## Problem to work on
Could you output exactly the lines from the one containing "Grad Ludbreg (113, 279)" through the end of the records below, and nothing more?

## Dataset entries
■ ■ ■

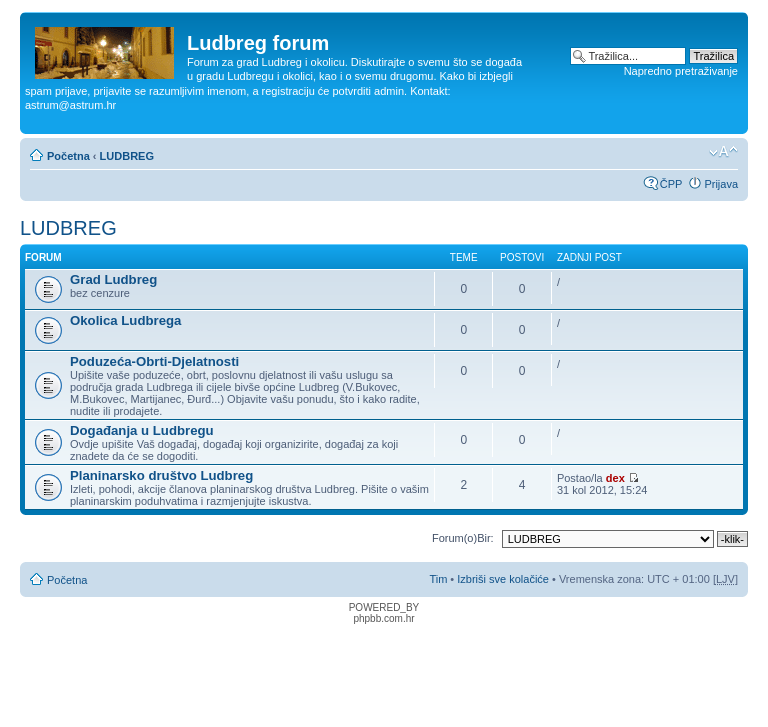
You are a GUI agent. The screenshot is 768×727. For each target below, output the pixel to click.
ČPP (671, 184)
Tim (438, 579)
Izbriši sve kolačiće (503, 579)
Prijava (721, 184)
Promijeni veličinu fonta (723, 152)
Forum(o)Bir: (463, 538)
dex (615, 478)
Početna (68, 156)
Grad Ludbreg (113, 279)
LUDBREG (127, 156)
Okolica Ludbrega (125, 320)
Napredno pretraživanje (681, 71)
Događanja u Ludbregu (142, 430)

■ ■ ■

## Exercise response
Grad Ludbreg (113, 279)
LUDBREG (127, 156)
Okolica Ludbrega (125, 320)
Napredno pretraživanje (681, 71)
Događanja u Ludbregu (142, 430)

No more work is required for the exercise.